S. Chrys. (hom. 54.) Si on arrache ce qui a déjà poussé des racines et qu’on veuille le planter de nouveau, il tiendra difficilement dans l’esprit d’un grand nombre ; mais, au contraire, si une vérité qui a jeté une fois ses racines n’est ébranlée, on lui voit prendre bientôt de grands accroissements. Or, le Sauveur s’étend longuement sur ces tristes prédictions pour ouvrir l’intelligence de ses disciples.

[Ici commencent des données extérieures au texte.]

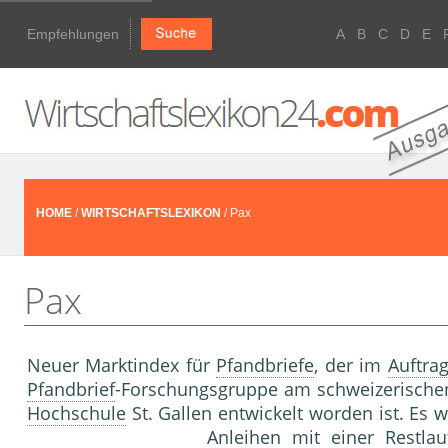
Empfehlungen
A
B
C
D
E
HOME
/
WIRTSCHAFTSLEXIKON
/ Pax
Pax
Neuer Marktindex für
Pfandbriefe
, der im
Auftra
Pfandbrief
-Forschungsgruppe am schweizerischen
Hochschule
St. Gallen entwickelt worden ist. Es 
Anleihen
mit einer
Restlau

Origène. Remarquez que l’Évangéliste ne dit pas : Il commença à leur dire ou à leur enseigner, mais : « Il commença à leur découvrir, » car de même qu’on découvre et qu’on montre les choses extérieures, ainsi Notre-Seigneur rend sensibles les choses dont il parle. Or, je suis persuadé que le mystère de sa passion ne fut pas découvert aussi clairement à ceux qui virent de leurs yeux ses innombrables souffrances, qu’il le fut aux disciples dans le discours que Jésus leur adresse sur le mystère de sa passion et de sa résurrection. Et cependant il ne fit alors que commencer à leur découvrir ce mystère, et ce ne fut que plus tard, lorsqu’ils furent devenus capables, qu’il le leur développa tans sa plénitude, car tout ce que Jésus commence il le perfectionne. Il fallait qu’il allât à Jérusalem pour être immolé dans la Jérusalem d’ici-bas (dans la Jérusalem terrestre), mais il devait régner par sa résurrection dans la Jérusalem d’en haut, c’est-à-dire dans la Jérusalem céleste (Ga 4) ; car, après que Jésus-Christ fut ressuscité et beaucoup d’autres avec lui, ce n’est plus sur la terre, mais dans le ciel qu’il faut chercher Jérusalem, c’est-à-dire la maison de la prière. Il a beaucoup à souffrir de la part des anciens de la Jérusalem terrestre avant d’être glorifié par ceux qui jouissent de ses bienfaits, c’est-à-dire les anciens de la Jérusalem céleste (Ap 4, 40 ; 5, 8.19.14 ; 13, 16 ; 19, 4). Le troisième jour, il ressuscite d’entre les, morts et obtient à ceux qu’il a délivrés du démon la grâce d’être baptisés dans leur esprit, dans leur âme et dans leur corps, au nom du Père, du Fils et du Saint-Esprit, de manière que ces trois jours soient perpétuellement présents à la mémoire de ceux qu’ils ont rendu enfants de lumière.

Saint Thomas d’Aquin, Glose continue des Évangiles. La chaîne d’or, ouvrage rédigé de 1263 à 1264.
Trad. par l’abbé J.-M. Peronne, Librairie Louis Vivès, 1868.